Ethiopia is crumbling: Time to redraw the boundaries of the empire

Published by Leemman Leeqaa on

Ethiopia, an ailing empire, like others before it, is crumbling under its own weight. Recent events in Oromia have exposed the vulnerability and frailty of the 130 years old dilapidated empire. The bastions of the empire were totally surprised but the rest of the world seems aware of what was coming. The self-distraction of the empire is assured and what needs attention is what next.

It appears there are three main schools of thought regarding the future of the empire. The first school of thought advances the concept that Ethiopia has been and remains an empire and will inevitably disintegrate one way or another and the thing left doing is to have a mature debate regarding the post empire arrangements.

The above school of thought also believes the two regimes, since the fall of the late emperor Haile Selassie in 1974, have attempted to reform and repair the empire in order to prevent its demise. However, the Derg failed and the incumbent Woyane regime has even failed more spectacularly in the same endeavour.

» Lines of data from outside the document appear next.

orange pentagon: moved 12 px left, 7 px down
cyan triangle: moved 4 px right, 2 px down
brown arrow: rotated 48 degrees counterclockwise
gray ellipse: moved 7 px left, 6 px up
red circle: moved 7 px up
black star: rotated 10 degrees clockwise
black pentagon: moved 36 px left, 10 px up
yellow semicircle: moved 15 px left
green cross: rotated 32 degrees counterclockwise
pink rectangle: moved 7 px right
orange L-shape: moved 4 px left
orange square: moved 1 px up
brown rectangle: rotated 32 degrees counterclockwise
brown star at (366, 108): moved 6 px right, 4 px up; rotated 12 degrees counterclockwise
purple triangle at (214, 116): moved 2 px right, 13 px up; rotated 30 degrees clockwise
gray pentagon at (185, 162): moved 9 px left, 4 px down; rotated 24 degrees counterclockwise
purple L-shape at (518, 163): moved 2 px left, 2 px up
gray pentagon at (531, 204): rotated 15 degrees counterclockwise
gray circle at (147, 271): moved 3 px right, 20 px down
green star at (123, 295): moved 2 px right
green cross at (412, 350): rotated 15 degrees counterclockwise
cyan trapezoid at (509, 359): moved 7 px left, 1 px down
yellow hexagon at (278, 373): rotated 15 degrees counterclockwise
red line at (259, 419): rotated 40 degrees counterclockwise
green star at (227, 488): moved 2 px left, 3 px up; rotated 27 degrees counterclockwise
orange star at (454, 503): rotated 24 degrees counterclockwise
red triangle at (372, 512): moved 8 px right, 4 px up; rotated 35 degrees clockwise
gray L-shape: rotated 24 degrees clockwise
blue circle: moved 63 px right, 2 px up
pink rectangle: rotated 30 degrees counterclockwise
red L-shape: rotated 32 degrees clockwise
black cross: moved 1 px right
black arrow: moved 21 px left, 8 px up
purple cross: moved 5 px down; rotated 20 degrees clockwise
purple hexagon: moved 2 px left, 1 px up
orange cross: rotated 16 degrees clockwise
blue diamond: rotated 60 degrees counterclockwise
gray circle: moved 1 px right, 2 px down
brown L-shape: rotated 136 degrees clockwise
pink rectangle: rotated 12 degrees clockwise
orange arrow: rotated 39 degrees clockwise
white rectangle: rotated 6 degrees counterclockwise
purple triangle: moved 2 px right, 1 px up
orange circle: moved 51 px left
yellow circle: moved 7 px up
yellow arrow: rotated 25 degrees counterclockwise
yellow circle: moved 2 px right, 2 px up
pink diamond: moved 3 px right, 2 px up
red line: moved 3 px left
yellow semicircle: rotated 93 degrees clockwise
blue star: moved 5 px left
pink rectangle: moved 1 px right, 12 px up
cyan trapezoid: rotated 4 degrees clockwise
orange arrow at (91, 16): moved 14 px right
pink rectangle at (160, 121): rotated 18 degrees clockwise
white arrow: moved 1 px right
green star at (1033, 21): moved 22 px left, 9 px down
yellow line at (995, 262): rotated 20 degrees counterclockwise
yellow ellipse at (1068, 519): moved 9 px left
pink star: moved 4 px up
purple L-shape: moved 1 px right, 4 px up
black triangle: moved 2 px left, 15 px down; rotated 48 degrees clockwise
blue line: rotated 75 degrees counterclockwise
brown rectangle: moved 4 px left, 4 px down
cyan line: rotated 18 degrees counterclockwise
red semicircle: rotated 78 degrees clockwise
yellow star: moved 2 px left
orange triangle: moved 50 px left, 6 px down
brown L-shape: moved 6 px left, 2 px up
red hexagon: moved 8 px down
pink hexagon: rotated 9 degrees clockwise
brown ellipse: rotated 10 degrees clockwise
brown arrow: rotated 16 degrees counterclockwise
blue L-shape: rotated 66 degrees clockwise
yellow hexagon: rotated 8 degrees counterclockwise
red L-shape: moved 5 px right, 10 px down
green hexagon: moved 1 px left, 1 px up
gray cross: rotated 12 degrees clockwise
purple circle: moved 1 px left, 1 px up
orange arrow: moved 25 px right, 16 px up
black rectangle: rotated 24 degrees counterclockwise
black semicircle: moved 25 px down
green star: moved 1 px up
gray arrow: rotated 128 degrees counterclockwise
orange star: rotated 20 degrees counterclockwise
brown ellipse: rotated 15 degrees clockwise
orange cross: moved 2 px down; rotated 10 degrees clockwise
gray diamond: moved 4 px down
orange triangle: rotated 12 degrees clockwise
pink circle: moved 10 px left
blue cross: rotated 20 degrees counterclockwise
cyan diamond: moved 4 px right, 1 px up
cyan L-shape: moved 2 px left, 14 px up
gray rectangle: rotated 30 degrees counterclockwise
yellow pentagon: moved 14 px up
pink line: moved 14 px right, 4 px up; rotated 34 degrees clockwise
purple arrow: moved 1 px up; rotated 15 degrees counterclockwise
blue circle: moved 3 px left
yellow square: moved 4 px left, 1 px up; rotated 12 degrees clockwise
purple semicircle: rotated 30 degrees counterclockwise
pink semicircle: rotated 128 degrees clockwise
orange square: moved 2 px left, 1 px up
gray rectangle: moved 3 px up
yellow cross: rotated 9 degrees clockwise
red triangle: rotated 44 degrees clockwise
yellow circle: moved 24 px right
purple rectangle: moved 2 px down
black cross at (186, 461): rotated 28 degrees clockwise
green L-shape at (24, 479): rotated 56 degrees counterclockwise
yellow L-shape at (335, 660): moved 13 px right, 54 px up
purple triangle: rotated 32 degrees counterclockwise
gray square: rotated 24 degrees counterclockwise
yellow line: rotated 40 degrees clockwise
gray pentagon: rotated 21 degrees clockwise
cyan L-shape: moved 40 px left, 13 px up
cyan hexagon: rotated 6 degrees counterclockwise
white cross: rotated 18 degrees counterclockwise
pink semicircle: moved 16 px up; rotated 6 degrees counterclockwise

The second school of thought says yes Ethiopia was an empire but a unique empire because it was a black African empire and has to survive but not intact or in its current form. This group advocates that the people have intermarried, physically similar in appearance, live in same geographical proximity and would be better off together.

The proponents of this simplistic idea have neither worked out nor spelt out what the post empire Ethiopia would look like. They have also not listened enough to the sorrow of the people from cumulative 130 years long wounds and the worsening degree of dehumanisation, hunger, political and economic marginalisation fast transforming itself into ethnic cleansing and genocide.

They explain away that if democracy was rained down on Ethiopia from heaven, by some miracle, the peoples in the Ethiopian empire would sit down and agree on a sort of arrangement. They suggest democracy as a panacea for all the deep-rooted socio-political and economic problems in the empire.

The third and final school of thought about Ethiopia and its future appear worse than the above two. This traditional school of thought is a throwback, in thinking and reasoning, to the Haile Selassie’s era. Of the three schools of thought, the traditional school is behind the curve with regards to the reality in Ethiopia by light years.

The protagonists of the third school hold firmly to the thinking that as the subjugation has been worsening since the fall of the last emperor, Ethiopia has to go back to the empire era – one country, one language and one religion. They urge the people to accept dehumanisation to avoid death.

This old school also presents the closer ties emerging within the European union as a model in defence of their argument for Ethiopia to remain intact. This group ignores that Europe is a union of sovereign nations. This school of the Haile Silassie’s era system presents arguments that do not stand to even the minimum level of scrutiny when it comes to their nostalgia for the bygone empire. The empire only exists in the minds of some people in its intact form. This group still draws the old map of Ethiopia with the lion of Judah. They even consider Eritrea to be part of Ethiopia.

On the other hand, the fact remains, the difference between the Derg and the Woyane regimes is of style rather than substance. Derg thought the remedy was socialism and the Woyane thinks the solution to the ailments of the empire is to loot as much as they can before the final bell goes.

Derg shed blood and finally collapsed and the Woyane has taken the subjugation and the killings, to sustain the dying empire, to a completely new level altogether. If violence worked it would have worked for Derg. Any regime attempting to salvage the Ethiopian empire will not succeed not because of lack of guns but due to swimming against the tide of history.

In reality, the Ethiopian empire state began to disintegrate in the late 60s culminating with the overthrow of the ailing monarch. Since then, the empire has been limping along for nearly half a century, but now it seems it is heading for a grinding halt.

The empire always relied on brute military force to subjugate the subjects under its rule. Alas, there is a limit for everything and now is a crunch time for the empire. The empire survived the past 50 years due to lack of convergence between the above-mentioned schools of thought or ideologies with regards to the nature and future of the empire.

The issue is whether the empire goes out in a bang or should it be allowed to wither away and die slowly. The latter option does not appear likely because of the nasty nature of the incumbent TPLF regime and the apparent weaknesses in those who aspire to take over. The most sensible thing would be sitting around a big table and redraw the map to pre-Menilik II era and save precious lives on all sides following the example of former Czechoslovakia. The alternative is former Yugoslavia. The sooner the protagonists understood this the better.